The vehicle received commitments from institutional investors including pension funds, insurance companies, sovereign wealth funds, university endowments and large family offices. The fund enjoyed a 95% re-up rate from existing investors. Commitments hailed predominantly from the UK, France and Canada. They were joined by a number of German investors. Private-client investment business Connection Capital participated in the fund, exceeding its original allocation due to the high level of demand from its own clients.
Team
Pierre-Antoine de Selancy, founder and managing partner
Before setting up 17Capital, de Selancy was a partner at Idinvest Partners (formally AGF Private Equity, part of Allianz), where he focused on secondary deals as well as primary fund investments and co-investments.

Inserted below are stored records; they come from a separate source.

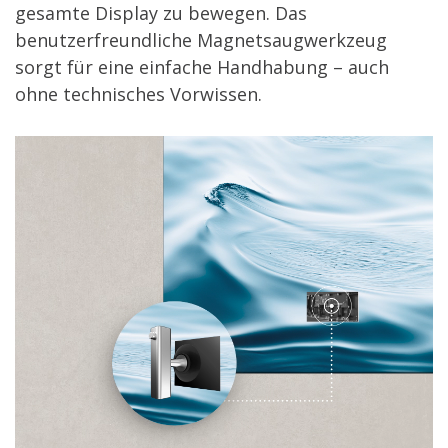
gesamte Display zu bewegen. Das
benutzerfreundliche Magnetsaugwerkzeug
sorgt für eine einfache Handhabung – auch
ohne technisches Vorwissen.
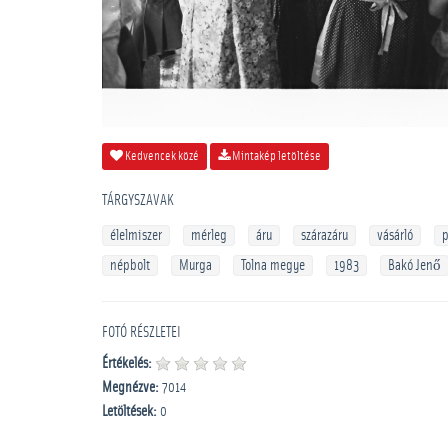
Kedvencek közé
Mintakép letöltése
TÁRGYSZAVAK
élelmiszer
mérleg
áru
szárazáru
vásárló
p
népbolt
Murga
Tolna megye
1983
Bakó Jenő
FOTÓ RÉSZLETEI
Értékelés:
Megnézve:
7014
Letöltések:
0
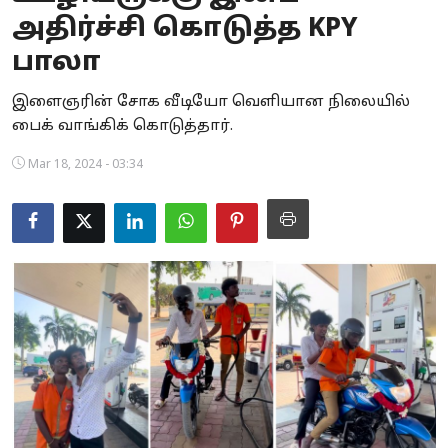
அதிர்ச்சி கொடுத்த KPY
Business
பாலா
Crime
இளைஞரின் சோக வீடியோ வெளியான நிலையில்
Tamilnadu
பைக் வாங்கிக் கொடுத்தார்.
National
Mar 18, 2024 - 03:34
World
Astrology
Spirituality
Weather
Politics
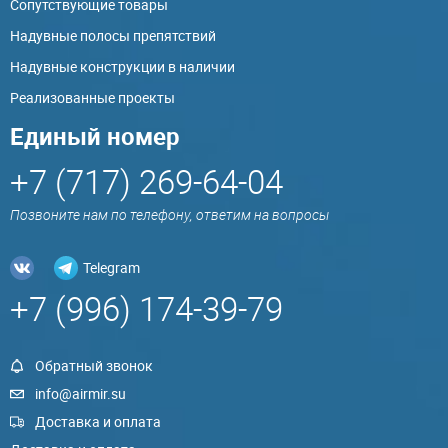
Сопутствующие товары
Надувные полосы препятствий
Надувные конструкции в наличии
Реализованные проекты
Единый номер
+7 (717) 269-64-04
Позвоните нам по телефону, ответим на вопросы
Telegram
+7 (996) 174-39-79
Обратный звонок
info@airmir.su
Доставка и оплата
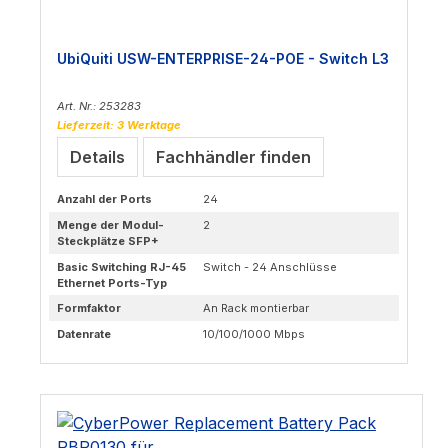
UbiQuiti USW-ENTERPRISE-24-POE - Switch L3
Art. Nr.: 253283
Lieferzeit: 3 Werktage
Details
Fachhändler finden
Anzahl der Ports
24
Menge der Modul-
2
Steckplätze SFP+
Basic Switching RJ-45
Switch - 24 Anschlüsse
Ethernet Ports-Typ
Formfaktor
An Rack montierbar
Datenrate
10/100/1000 Mbps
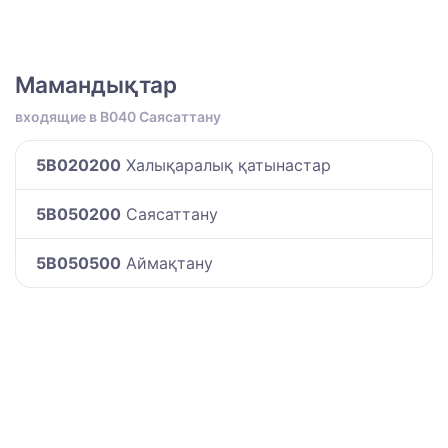
Мамандықтар
входящие в B040 Саясаттану
5B020200
Халықаралық қатынастар
5B050200
Саясаттану
5B050500
Аймақтану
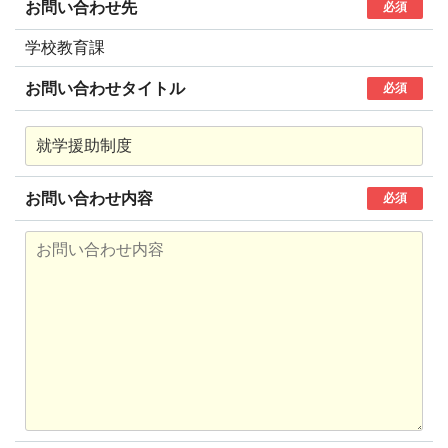
お問い合わせ先
必須
学校教育課
お問い合わせタイトル
必須
お問い合わせ内容
必須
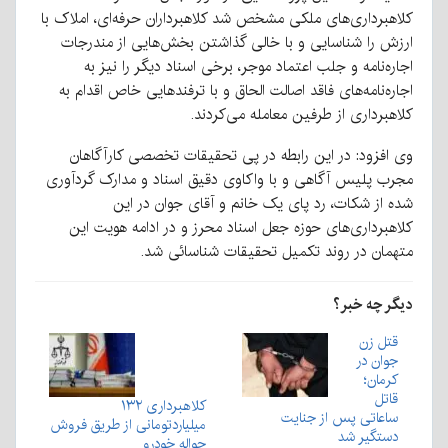
کلاهبرداری‌های ملکی مشخص شد کلاهبرداران حرفه‌ای، املاک با
ارزش را شناسایی و با خالی گذاشتن بخش‌هایی از مندرجات
اجاره‌نامه و جلب اعتماد موجر، برخی اسناد دیگر را نیز به
اجاره‌نامه‌های فاقد اصالت الحاق و با ترفندهایی خاص اقدام به
کلاهبرداری از طرفین معامله می‌کردند.
وی افزود: در این رابطه در پی تحقیقات تخصصی کارآگاهان
مجرب پلیس آگاهی و با واکاوی دقیق اسناد و مدارک گردآوری
شده از شکات، رد پای یک خانم و آقای جوان در این
کلاهبرداری‌های حوزه جعل اسناد محرز و در ادامه هویت این
متهمان در روند تکمیل تحقیقات شناسائی شد.
دیگر چه خبر؟
قتل زن
جوان در
کرمان؛
قاتل
کلاهبرداری ۱۳۲
ساعاتی پس از جنایت
میلیاردتومانی از طریق فروش
دستگیر شد
حواله خودرو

Prior to Idinvest, he worked at Fondinvest Capital and Coller Capital. He began his career at PAI Partners.
Augustin Duhamel, co-founder and managing partner
Prior to setting up 17Capital, Duhamel was a director at Deloitte Finance, based in Paris, where he advised investors and management teams on distressed investments. Prior to that he was a manager at AT Kearney. Duhamel began his career at BNP Paribas in the structured finance team.
Robert de Corainville, partner
Before joining the firm in 2010, de Corainville worked at Merrill Lynch in the leveraged finance team. Previously, he held roles at Bank of Scotland, where he focused on portfolio management, restructuring and origination. He began his career in 2001 at Ashurst in Paris, advising on private equity deals.